# Controller compatability



## EVfun (Mar 14, 2010)

Maybe. It makes the controllers job of limiting current more difficult. The field winding of the series motor is the biggest inductor in the controller buck circuit. You should consult the controller manufacturer for advice.


----------



## Tesseract (Sep 27, 2008)

Well, you might still be a stupid beginner, Gary B, but this is a good question all the same... 

EVfun is correct that the inductance might be too low so I am merely going to expound on that a bit more both for your benefit and the many others who have the same question but hadn't asked.

Modern motor controllers use a technique called Pulse Width Modulation (PWM) to vary the power delivered to the motor. More specifically, they chop up the battery voltage into rectangular pulses and vary the percent on time from 0-100% (the percent on time is called _duty cycle_).

The average voltage of the rectangular pulses of current results in an average current to flow through the load, but the nature of the load strongly affects how the current waveform looks compared to the otherwise always rectangular voltage waveform from the controller.

The current waveform through a resistive load - like an incandescent light bulb or a water heating element - will look exactly like the voltage waveform: if it's a sine wave (like the AC from a wall outlet) then the current will also be a sine wave; if it's a series of rectangular pulses (like from a motor controller), then the current will also be a series of rectangular pulses. 

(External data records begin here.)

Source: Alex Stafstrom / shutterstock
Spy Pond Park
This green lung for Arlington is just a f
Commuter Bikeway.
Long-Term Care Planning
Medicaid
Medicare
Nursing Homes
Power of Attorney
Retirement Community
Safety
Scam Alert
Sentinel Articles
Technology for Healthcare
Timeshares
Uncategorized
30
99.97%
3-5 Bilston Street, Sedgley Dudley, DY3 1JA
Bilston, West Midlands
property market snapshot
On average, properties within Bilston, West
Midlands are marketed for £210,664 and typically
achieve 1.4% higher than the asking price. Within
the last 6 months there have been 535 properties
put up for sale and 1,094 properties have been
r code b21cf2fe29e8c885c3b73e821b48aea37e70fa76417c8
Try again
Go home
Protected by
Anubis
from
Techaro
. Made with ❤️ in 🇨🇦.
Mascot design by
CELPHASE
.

Motors, however, have very little resistance but a considerable amount of inductance, and the singular property of an inductor is that it will resist changes in current. So when a rectangular pulse of voltage is applied to an inductor the current will ramp up linearly over time until the voltage pulse once again drops to zero - and provided there is a path for current to continue flowing (usually provided by a "freewheeling diode") - the current will then ramp back down to zero. The rate at which current ramps up (or down) is directly proportional to the applied voltage and inversely proportional to the amount of inductance, so the current flow through a highly inductive load will look like DC _no matter what the voltage waveform looks like_!

Which gets to the heart of the matter, as the most commonly used DC motor in DIY EVs is the series DC traction motor, and these motors tend to have a lot of inductance. A typical value for such a motor is around 100uH (uH = microHenry) which means that if 100V were applied across it the current would increase linearly at the rate of 1A/us (microsecond).

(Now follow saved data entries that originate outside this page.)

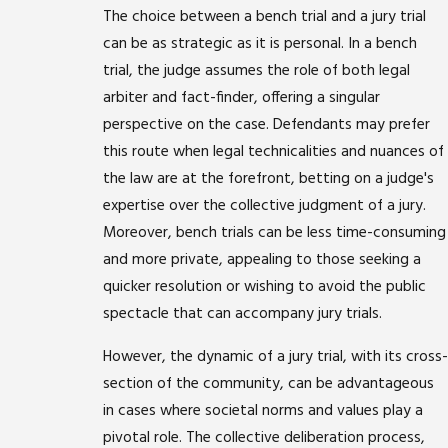
The choice between a bench trial and a jury trial
can be as strategic as it is personal. In a bench
trial, the judge assumes the role of both legal
arbiter and fact-finder, offering a singular
perspective on the case. Defendants may prefer
this route when legal technicalities and nuances of
the law are at the forefront, betting on a judge's
expertise over the collective judgment of a jury.
Moreover, bench trials can be less time-consuming
and more private, appealing to those seeking a
quicker resolution or wishing to avoid the public
spectacle that can accompany jury trials.
However, the dynamic of a jury trial, with its cross-
section of the community, can be advantageous
in cases where societal norms and values play a
pivotal role. The collective deliberation process,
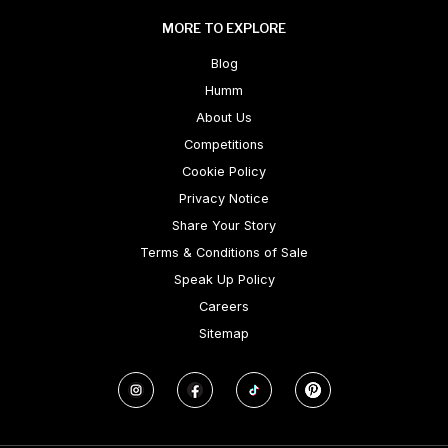
MORE TO EXPLORE
Blog
Humm
About Us
Competitions
Cookie Policy
Privacy Notice
Share Your Story
Terms & Conditions of Sale
Speak Up Policy
Careers
Sitemap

PM motors don't have a field winding - that function is taken over by the permanent magnet, hence the name - so they tend to have a much lower inductance relative to the amount of resistance for a given output power rating. There is another name for a pathway for current which has little resistance or inductance: a short circuit. 

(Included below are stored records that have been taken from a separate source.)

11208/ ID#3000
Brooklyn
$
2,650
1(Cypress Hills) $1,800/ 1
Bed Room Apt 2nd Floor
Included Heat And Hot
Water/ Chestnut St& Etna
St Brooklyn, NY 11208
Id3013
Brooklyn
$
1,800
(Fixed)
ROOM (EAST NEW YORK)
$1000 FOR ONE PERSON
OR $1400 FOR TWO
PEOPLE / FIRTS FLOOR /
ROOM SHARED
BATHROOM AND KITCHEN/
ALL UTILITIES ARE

Some of the more common PM motors large enough to be used in EVs (e.g. - Lemco) have a total inductance of around 10uH, so current will rise 10x faster for a given pack voltage in a given amount of time as it would in the typical series DC motor with 100uH of inductance. The average current might be the same, but the peak current reached during each switching cycle might be 10x higher (depends on the switching frequency and the control loop bandwidth). Thus, life can be much harder - indeed, fatal - for a motor controller when driving a PM DC motor, though not necessarily so.


----------



## Salty9 (Jul 13, 2009)

Thanks Tesseract. It is the most lucid explanation of inductance that I have seen.


----------



## Gary B (Jun 2, 2011)

Thanks, indeed, Tesseract. - A lucid (and gentle) response. - much appreciated.
For a given throttle input level "A", the controller anticipates (is designed for) an output current (IA). (For a series DC motor). - When the controller is used for a brushed PM DC motor, the same throttle input level will result in a current level of 10 times IA (due to the difference in inductive impedance, as your described). - Whatever "current level feedback" (if any) is used in the controller circuit would be defeated. And, with or without such current feedback, the design intentions would NOT be properly balanced per design. - So much throttle: so much current. If i depress the throttle one inch to get a certain response, say 100 amps to the motor. When i use it with a brushed PM DC motor (as you say) i will get 100 amps when i have depressed the throttle only 1/10 as much: i.e., 0.1 inches. ! - I cannot possibly control my motor on that basis, by moving the throttle only 0.1 inches per 100 amps. - - The controller is designed as part of a system, including the kind of motor it is intended to drive. - I thank you for focusing on the huge impact of the differences in inductive impedance between those two kinds of motors and how they impact controller design. - Best respects and regard, Gary B.


----------



## Tesseract (Sep 27, 2008)

Gary B said:


> ...For a given throttle input level "A", the controller anticipates (is designed for) an output current (IA). (For a series DC motor). - When the controller is used for a brushed PM DC motor, the same throttle input level will result in a current level of 10 times IA (due to the difference in inductive impedance, as your described). - Whatever "current level feedback" (if any) is used in the controller circuit would be defeated.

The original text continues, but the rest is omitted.